Is this the end of traditional TV?

The End of the Traditional Television | EBSCO post

Remember the time when families sat around the TV set after dinner to watch a favorite show after a long day? It seems those times are fast diminishing. With the diversity of entertainment programs available on the internet these days, and the convenience that comes with watching whatever you want whenever you want, traditional television is increasingly decreasing in viewership, and this is a global trend. The past couple of years have witnessed increasing cancellation of the subscription to traditional TV. In Canada, for instance, CBS reports that 16% of cable subscriptions were cut in 2015 while the trend is on an increase, while 42% of Americans are planning to cancel their cable subscription in 2020, according to a study by Unruly.

Does this mean that people are watching TV less? This writer thinks not. Rather, it just means that they have alternate sources of getting their entertainment needs to be met through several streamable services offered on the internet. The reason behind people’s choices are simple: streamable services such as Peers TV might be cheaper than cable TV and are more easily accessible.

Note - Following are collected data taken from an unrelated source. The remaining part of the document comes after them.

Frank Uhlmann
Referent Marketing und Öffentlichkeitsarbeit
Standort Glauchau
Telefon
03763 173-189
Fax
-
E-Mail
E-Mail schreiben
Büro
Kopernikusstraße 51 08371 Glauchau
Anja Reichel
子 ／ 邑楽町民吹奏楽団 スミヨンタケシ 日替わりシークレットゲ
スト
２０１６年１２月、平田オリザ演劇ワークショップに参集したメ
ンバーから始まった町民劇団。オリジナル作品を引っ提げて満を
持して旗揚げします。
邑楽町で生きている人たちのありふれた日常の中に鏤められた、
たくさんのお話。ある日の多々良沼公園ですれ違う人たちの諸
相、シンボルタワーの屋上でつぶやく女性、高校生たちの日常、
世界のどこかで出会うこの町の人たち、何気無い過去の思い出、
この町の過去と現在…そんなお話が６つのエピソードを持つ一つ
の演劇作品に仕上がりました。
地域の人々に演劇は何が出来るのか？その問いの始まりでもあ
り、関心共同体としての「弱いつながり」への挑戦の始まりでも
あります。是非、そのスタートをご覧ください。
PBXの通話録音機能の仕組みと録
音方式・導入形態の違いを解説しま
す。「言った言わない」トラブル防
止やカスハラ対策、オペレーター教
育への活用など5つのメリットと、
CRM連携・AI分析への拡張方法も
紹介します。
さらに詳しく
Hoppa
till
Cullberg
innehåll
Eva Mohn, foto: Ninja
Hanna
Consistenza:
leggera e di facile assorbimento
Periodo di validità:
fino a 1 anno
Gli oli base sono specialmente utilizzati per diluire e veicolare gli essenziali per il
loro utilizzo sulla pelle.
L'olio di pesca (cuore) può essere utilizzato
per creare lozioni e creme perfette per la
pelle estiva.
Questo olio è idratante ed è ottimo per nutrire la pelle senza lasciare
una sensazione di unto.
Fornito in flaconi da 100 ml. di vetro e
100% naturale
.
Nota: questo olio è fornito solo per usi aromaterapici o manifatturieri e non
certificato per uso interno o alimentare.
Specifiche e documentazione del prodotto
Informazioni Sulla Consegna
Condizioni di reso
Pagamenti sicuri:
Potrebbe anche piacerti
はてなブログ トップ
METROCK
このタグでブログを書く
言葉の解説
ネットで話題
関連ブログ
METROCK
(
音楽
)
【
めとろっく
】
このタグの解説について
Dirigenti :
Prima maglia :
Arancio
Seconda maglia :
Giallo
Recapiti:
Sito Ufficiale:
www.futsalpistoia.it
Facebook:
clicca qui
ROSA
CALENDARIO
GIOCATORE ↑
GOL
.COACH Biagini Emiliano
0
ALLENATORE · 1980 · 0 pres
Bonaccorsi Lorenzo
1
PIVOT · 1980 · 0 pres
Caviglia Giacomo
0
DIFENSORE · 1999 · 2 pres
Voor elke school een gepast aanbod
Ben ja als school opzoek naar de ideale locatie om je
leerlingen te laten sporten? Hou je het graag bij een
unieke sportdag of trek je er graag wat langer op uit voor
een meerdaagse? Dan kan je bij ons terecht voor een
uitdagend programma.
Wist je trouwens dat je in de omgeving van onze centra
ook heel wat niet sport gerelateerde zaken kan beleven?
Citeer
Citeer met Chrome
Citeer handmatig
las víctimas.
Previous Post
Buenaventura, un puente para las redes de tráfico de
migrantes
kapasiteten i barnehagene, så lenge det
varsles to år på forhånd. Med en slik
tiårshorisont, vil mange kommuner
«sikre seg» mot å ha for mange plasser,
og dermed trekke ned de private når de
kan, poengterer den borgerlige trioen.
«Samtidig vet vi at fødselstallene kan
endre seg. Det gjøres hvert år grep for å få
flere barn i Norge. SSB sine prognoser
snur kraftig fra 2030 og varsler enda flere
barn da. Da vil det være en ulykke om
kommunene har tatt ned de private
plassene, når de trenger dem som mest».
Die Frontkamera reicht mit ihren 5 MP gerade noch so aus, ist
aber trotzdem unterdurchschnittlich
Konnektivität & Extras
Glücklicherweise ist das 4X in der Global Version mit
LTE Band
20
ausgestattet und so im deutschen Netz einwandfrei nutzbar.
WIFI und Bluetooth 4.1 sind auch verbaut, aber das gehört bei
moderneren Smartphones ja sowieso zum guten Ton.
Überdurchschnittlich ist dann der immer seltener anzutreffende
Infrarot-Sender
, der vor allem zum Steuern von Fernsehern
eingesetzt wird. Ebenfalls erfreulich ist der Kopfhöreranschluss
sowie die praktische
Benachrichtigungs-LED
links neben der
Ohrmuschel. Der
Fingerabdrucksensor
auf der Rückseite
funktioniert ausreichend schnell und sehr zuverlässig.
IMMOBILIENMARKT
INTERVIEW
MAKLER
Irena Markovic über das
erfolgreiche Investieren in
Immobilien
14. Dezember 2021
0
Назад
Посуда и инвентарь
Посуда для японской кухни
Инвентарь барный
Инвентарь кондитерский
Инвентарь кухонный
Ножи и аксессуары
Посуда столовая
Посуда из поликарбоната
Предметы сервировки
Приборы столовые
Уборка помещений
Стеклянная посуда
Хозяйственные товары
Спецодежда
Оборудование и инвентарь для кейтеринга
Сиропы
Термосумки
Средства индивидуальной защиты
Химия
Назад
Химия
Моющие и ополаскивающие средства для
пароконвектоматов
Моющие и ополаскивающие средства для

The streamable services also have a particular niche – your favorite shows can be conveniently watched at any time. What’s more, streamable services are considered to be more reliable as they are strictly driven by subscription and require constant up-time for profitability. These services are also more dedicated to entertainment, so the subscribers know exactly what they are in for.

For a lot of people that have access to the internet (which is mostly youths and young adults), streamable services are preferred, as they can binge-watch the series they desire. This has highly affected the TV industry whose selling points these days include news stories and sports coverage. The only other category of people that might still be watching TV religiously are children and the elderly, as you hardly see children-friendly cartoons on these streamable services.

And how can we forget the extra features that most of these streamable services offer? From Plot titles to subtitles, recommendations to cross-platform functionality, streamable services seem to be designed with only a purpose in mind – to keep the viewers glued to their seats for as long as possible. There are also some streamable services such as Philo Reviews and others that are beginning to offer specialty programs e.g. lifestyle channels.

In truth, the TV is not going to become obsolete, just like radio has not gone out of service despite all the options available like podcasts, online radio stations, etc. And just like the cinemas have experienced cycles of going in and out of trend in different societies of the world, the television might persist beyond our immediate projections. The most important thing is that both online or traditional TV have the purposes they serve and the demography that prefers each platform. The older generation might continue to wonder why the youths are always glued to their mobile phones and devices, while the youths wonder at the elderly’s need to get home to watch their favorite programs. But ultimately, traditional TV and streamable services might have to co-exist in time.